自分で出て来ない彼を、神自らが引きずり出された。神は彼に、ここで何をしているのかと語られた(9節)。かつてエデンの園で神が罪を犯したアダムに語りかけられた言葉(創3:9)に似ている。彼はこの言葉の前に己の魂が探られたが、まだ彼の応答は自己弁護であり、現状への不満であり、神への不平だ(10節)。彼は不信仰を認めようとしない。さらに自分でも気がつかない自己憐憫(れんびん)があった。エデンの園でアダムがエバのせい、果ては神のせいにしたことに通じる(創3:12)。

彼は慰めの言葉をかけてほしかったが、主は彼に、山の上で主の前に立てと言われた。状況を見るのでも、己の義を立てるのでもない。裸で主の前に出よと言われるのだ。彼は、目を見張るしるしを通して慰め、励ましてくれるかと期待して出たが、強風の中にも、地震の中にも、火の中にも主はおられなかった。目に見える現象には主は現れ給わなかった。

その後、かすかな細い声があった。再び主は「汝ここにて何を為すや」と語られた。彼はここでも自己主張をやめない。やはり自己正当化と自己憐憫の中にいた。主はそんな彼に、自分の道に帰れと言われた(15節)。ハザエルに油を注いでアラムの王に、エフーに油を注いでイスラエルの王に、エリシャに油を注いで後継者にせよと言われた。過去の自分の熱心さにしがみつき、不満を神にぶつけ、自らの不遇を憐れむより、なすべき事を最後まで忠実になせと、主は言われるのだ。

さらに神は、バアルに膝をかがめない七千人を残すと言われた(18節)。

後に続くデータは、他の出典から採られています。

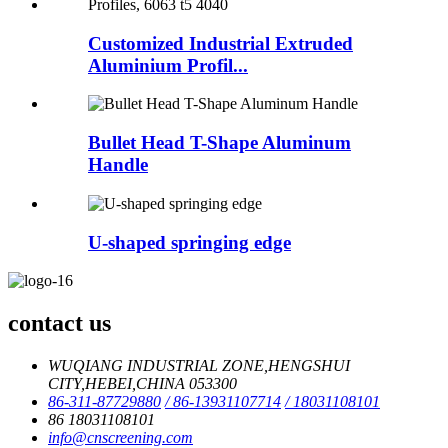
Customized Industrial Extruded
Aluminium Profil...
Bullet Head T-Shape Aluminum
Handle
U-shaped springing edge
contact us
WUQIANG INDUSTRIAL ZONE,HENGSHUI
CITY,HEBEI,CHINA 053300
86-311-87729880
/ 86-13931107714
/ 18031108101
86 18031108101
info@cnscreening.com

主は、自分ひとりだけ残ったという彼の傲慢を砕かれた。神が真の預言者たちを備えられるのだ。エリヤは立ち直り、自分の道を帰って行った。主の前に出たから、そして静かな細き御声を聞いたから、彼は信仰の回復を得たのだ。

我らのいる所はいつも主の前だ(詩46:10)。神は静かな細き御声をもって語られる。かすかな細い声を聞き取る者になりたい。そのために、我らも山の上で主の前に立とう。